The subtitle of this book ("lessons from my mother's kitchen") is misleading. This book is not primarily, nor mainly, nor even significantly about cooking. As the subtitle is the reason I chose the book from the library, you can imagine my disappointment.
I also didn't like the way he handled his wife's two (possibly three) failed attempts, through IVF, to have a child: he threw himself into learning about his recently deceased mother's mental illness and into cooking (which he somewhat successfully rationalized as providing fuel for the fetus) instead of comforting and supporting his wife. Or at least that's what the book implies.
I could complain about other parts of the book, but instead I will try two of the informal recipes he provided (much to my delight): Dropped Scones and Strawberry Ice Cream.
Update: The strawberry ice cream recipe is pretty good.
I wasn't sure what to expect when I started to read this book, but I was pleasantly surprised at how Matthew weaves his mother's love of cooking into getting to know and understand her after her death. His mother slowly moved from a bright and creative mother into a world of mental disorder which led to alcoholism, and ultimately her death. Away from the demons of his day-job as a field reporter in war-torn countries, the home-life of his past was also a mine-field.
This is a touching story of how he came to reconnect with his mother in her last year of life, and how he became closer to her after her death, and with the birth of his own child.
Bittersweet is a unique angle to an interesting story.
Following the death of his mother, Mr. MCallester works through his relationship with his food-loving mother whose psychiatric problems progressively worsened. He relives much of their food life together including cooking through his mother's all-time favorite cookbooks; especially Elizabeth David.

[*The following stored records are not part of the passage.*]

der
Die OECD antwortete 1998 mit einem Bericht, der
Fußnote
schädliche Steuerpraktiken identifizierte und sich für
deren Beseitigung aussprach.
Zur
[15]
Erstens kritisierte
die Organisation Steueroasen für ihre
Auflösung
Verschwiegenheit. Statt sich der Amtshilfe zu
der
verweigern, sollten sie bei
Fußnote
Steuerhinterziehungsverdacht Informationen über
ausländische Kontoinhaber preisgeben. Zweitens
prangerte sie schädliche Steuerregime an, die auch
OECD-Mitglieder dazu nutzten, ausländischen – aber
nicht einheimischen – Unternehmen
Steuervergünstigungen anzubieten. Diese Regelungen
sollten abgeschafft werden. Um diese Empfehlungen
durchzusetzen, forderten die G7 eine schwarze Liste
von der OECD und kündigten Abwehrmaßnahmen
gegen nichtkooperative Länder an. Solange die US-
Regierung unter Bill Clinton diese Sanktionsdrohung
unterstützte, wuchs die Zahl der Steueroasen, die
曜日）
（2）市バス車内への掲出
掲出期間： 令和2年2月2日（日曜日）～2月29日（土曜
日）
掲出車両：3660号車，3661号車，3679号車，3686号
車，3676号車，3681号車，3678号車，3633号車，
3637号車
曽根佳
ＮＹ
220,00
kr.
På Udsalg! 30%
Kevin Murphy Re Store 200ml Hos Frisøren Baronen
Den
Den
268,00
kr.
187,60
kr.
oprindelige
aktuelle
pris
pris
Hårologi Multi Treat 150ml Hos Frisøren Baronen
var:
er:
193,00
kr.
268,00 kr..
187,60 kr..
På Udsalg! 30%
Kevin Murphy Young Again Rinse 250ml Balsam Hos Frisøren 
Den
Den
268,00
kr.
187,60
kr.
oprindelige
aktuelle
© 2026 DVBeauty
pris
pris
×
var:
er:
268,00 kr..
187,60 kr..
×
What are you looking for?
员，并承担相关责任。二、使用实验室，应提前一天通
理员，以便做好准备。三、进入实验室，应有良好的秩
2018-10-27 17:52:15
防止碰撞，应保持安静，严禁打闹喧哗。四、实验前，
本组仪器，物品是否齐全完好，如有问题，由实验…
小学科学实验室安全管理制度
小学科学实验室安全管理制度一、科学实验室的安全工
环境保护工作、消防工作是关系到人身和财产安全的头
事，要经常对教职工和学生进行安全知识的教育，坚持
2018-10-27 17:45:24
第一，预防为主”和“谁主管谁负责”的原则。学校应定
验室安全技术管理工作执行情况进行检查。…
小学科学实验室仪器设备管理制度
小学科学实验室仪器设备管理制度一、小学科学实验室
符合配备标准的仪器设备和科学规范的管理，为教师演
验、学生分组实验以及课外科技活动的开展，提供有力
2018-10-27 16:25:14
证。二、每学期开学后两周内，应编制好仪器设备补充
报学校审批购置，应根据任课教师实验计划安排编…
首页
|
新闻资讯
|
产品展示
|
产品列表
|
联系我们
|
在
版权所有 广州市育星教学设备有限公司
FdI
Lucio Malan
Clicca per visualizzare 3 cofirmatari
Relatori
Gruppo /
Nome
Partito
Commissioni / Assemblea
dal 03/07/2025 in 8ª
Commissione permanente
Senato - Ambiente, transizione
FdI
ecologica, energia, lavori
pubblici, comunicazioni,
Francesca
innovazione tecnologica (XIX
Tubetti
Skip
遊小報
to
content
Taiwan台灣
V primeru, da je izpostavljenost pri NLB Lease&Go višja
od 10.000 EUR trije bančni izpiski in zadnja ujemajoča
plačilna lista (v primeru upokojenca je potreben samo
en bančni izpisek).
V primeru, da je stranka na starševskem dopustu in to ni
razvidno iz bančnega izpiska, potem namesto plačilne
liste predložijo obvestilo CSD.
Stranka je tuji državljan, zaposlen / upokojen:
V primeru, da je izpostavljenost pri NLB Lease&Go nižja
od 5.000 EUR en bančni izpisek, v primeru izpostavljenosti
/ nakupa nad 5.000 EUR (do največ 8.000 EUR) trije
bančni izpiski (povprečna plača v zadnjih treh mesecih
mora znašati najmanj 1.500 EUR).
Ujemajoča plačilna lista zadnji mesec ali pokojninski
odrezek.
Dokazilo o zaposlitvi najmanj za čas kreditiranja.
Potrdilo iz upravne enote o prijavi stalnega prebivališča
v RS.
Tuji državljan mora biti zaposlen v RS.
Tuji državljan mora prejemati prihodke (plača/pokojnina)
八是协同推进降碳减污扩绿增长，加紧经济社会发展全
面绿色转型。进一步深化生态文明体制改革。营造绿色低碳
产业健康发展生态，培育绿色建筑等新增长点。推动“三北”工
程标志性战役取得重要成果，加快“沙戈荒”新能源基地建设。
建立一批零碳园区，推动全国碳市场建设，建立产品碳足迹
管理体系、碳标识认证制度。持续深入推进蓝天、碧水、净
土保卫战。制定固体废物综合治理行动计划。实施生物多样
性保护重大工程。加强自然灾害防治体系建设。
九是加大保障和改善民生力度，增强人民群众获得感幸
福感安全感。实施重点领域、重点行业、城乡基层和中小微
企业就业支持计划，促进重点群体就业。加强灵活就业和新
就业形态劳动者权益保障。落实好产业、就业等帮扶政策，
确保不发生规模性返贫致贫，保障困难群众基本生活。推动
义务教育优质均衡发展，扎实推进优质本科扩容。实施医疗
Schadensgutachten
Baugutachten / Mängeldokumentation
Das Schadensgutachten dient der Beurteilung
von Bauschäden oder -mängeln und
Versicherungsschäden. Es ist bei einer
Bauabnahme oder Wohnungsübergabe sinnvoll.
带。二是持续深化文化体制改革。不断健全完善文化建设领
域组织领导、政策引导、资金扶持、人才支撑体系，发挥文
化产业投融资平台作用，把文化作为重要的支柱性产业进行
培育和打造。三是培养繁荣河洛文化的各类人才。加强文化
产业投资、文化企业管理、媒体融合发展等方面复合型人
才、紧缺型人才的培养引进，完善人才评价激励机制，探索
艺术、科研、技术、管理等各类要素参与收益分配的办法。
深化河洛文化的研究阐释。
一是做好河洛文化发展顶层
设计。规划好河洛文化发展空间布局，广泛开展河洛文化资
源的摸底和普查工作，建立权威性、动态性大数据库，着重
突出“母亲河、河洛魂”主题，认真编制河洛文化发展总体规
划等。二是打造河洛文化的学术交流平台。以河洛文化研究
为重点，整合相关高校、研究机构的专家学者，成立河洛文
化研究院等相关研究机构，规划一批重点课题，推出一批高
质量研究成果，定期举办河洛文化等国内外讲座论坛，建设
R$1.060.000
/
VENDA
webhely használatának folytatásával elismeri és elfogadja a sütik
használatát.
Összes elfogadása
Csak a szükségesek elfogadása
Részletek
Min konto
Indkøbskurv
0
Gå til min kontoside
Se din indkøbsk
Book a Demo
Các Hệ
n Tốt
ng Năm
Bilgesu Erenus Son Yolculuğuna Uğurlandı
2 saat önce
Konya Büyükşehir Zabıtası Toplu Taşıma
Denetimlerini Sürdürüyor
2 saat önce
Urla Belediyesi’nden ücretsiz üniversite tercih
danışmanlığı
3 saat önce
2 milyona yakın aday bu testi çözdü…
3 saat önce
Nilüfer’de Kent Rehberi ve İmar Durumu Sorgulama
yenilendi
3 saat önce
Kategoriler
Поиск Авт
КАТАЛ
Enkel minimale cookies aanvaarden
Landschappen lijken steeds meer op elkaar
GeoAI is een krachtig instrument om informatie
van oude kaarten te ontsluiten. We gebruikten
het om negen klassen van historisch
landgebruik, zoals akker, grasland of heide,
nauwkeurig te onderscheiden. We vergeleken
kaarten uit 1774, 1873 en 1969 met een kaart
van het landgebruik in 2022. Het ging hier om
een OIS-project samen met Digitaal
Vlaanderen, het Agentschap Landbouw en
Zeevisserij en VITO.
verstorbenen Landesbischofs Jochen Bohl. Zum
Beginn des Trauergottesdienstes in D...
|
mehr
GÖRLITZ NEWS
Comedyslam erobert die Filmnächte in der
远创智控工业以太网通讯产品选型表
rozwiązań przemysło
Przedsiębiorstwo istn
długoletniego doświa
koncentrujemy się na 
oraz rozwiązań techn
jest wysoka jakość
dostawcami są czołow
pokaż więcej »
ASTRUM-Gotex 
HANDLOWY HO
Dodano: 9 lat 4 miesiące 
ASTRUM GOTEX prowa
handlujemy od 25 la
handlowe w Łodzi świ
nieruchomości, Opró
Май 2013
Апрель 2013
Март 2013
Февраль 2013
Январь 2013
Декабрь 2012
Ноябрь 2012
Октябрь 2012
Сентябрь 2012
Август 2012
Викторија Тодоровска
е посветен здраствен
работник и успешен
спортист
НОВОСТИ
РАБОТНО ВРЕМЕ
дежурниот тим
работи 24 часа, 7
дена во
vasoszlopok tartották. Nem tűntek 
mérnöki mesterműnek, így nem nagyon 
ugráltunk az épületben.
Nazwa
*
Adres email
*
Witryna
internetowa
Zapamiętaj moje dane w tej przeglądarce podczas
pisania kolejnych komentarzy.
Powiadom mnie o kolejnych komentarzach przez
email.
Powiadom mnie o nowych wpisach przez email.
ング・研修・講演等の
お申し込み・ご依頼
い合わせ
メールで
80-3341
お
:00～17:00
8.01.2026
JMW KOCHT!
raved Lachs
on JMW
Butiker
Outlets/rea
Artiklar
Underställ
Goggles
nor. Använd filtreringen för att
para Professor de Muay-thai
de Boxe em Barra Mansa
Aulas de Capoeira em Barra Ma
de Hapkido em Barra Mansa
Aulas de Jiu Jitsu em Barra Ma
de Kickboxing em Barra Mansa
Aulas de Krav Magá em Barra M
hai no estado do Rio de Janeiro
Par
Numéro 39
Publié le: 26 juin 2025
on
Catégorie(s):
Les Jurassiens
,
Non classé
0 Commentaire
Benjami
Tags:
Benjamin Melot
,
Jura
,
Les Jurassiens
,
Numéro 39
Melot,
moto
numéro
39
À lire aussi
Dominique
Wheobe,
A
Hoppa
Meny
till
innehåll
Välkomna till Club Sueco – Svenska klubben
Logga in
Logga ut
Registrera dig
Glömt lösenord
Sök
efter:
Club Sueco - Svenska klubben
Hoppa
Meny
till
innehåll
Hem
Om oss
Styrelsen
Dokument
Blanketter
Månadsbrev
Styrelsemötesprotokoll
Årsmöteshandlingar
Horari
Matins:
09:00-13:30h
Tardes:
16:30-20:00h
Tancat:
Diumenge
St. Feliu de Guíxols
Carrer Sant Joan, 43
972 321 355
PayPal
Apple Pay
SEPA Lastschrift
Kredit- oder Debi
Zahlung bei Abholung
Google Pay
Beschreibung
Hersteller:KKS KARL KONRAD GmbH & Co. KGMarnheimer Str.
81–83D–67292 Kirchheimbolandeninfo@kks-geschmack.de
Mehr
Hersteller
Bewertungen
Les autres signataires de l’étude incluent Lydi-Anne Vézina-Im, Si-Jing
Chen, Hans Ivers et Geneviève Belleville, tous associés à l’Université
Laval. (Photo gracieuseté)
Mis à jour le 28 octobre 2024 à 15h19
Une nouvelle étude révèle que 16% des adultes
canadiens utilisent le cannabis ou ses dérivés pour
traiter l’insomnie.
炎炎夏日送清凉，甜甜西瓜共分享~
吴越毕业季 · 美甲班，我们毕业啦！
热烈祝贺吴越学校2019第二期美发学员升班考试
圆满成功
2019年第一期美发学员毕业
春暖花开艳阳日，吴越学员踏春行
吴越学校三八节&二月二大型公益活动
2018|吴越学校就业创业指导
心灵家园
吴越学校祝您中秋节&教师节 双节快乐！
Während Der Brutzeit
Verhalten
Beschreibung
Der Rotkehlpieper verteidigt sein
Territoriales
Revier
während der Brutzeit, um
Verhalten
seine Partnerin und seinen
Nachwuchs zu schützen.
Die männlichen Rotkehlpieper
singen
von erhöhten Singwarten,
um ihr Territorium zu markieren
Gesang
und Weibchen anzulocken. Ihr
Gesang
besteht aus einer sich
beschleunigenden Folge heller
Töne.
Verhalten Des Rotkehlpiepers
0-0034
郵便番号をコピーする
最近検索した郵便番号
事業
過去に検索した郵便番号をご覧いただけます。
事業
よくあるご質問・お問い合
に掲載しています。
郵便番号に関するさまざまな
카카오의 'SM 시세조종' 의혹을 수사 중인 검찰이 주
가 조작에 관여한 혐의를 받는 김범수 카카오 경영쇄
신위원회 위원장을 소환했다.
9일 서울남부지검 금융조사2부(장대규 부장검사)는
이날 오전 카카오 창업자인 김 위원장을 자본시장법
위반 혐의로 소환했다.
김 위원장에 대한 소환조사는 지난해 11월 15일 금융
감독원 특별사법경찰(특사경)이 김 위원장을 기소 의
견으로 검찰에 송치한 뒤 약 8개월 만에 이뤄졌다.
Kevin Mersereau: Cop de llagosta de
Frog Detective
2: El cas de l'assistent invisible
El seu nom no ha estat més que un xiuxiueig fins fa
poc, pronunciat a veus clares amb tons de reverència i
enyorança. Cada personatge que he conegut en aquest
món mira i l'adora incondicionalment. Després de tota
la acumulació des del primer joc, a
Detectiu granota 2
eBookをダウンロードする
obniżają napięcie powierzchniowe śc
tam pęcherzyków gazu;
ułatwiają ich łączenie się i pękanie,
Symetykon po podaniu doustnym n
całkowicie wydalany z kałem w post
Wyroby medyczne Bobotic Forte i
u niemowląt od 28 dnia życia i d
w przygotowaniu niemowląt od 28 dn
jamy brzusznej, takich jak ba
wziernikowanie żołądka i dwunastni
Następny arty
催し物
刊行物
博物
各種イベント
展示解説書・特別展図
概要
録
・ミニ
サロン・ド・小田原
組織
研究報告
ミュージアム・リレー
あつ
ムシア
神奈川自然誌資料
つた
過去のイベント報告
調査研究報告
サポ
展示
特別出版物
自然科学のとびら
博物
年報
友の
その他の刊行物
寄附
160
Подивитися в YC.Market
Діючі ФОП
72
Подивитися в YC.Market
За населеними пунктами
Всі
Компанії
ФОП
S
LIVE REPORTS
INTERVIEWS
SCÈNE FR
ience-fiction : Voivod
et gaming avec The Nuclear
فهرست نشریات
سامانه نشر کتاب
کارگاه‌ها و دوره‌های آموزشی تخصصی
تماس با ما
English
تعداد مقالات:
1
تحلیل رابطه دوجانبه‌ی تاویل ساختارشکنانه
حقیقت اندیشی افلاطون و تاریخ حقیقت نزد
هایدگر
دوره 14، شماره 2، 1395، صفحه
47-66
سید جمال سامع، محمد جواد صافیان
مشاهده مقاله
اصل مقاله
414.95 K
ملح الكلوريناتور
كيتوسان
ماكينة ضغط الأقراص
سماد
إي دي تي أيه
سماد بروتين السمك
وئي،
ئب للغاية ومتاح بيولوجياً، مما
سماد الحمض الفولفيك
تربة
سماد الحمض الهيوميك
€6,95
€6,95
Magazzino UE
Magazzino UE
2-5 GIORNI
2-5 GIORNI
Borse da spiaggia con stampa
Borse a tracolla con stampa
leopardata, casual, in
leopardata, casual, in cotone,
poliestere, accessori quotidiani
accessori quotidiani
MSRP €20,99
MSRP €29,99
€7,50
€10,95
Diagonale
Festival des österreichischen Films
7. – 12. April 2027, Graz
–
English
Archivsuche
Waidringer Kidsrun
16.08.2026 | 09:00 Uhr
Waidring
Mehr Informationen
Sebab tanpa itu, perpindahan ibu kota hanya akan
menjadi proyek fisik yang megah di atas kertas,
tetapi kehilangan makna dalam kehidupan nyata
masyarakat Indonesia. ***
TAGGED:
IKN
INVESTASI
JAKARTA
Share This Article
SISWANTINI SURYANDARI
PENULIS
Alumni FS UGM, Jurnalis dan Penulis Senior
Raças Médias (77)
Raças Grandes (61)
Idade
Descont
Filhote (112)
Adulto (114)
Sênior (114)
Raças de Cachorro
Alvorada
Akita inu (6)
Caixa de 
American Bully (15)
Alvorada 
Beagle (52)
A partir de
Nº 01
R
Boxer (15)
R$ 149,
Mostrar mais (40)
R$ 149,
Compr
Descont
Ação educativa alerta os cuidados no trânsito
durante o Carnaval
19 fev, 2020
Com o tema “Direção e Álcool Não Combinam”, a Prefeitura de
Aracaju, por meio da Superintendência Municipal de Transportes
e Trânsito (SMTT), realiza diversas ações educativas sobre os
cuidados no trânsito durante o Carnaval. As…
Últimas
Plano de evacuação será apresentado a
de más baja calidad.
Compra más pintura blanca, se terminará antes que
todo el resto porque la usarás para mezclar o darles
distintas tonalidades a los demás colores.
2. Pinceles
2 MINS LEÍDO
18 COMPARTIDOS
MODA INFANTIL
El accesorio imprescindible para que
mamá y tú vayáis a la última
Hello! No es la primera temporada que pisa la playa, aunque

If you are the introspective type this book would be engaging for you. If not so introspective, it may be that there is not enough "action" to keep your attention.
I love memoirs. This is well written and certainly articulates the emotions one has regarding a loved one suffering from mental instabilities and/or illness. The cooking aspect is terrific.
As I was reading this I thought how wonderfully lucky I am to live in Ann Arbor and have librarians that know how to select great books for me, and the community at large.
This book was written by a war correspondent, a Pulitzer prize winning war correspondent, I believe. His mother died and in his sorrow and in an attempt to heal the hurt, he turns to the memories of his mother in the kitchen. He learns to cook and learns to come to terms with her mental illness and his relationship with her.
I feel a little misled. I thought this would be a novel about food and cooking (since I bought it at the James Beard book sale), but really its the author's out-loud coming-to-terms with his mother's mental illness and eventual death. Not so appetizing.
On the plus side, there is a good recipe for strawberry ice cream hidden in its pages.
I have a bipolar mom who cooked off and on until I left for college and now has problems remembering what goes in a simple dish. This book was very close to home except that my mother has food addictions vs a drink addiction. I would highly recommend it for lovers of food.
This book seemed to be more about memories of his mother than cooking. I do understand how cooking played a part in triggering those memories, however, after picking this out of the cooking memoir section, I expected to hear more about cooking and less about a crazy mother. Overall an okay book.
Easily read. In particular, I enjoyed the stories he told of his boyhood, then his mothers descent into madness. I didnt identify with the passion for fine cooking but I certainly understood its connection and significance.
This will forever be the book that got me through my moms death. I've read it four times. His life was harder than he deserved but his willingness to write so honestly about it was simply beautiful.
I forgot I don't really like memoirs because they tend to be about depressing/dysfunctional childhoods. This was one of those. His mom had mental illness compounded with alcoholism. Sad.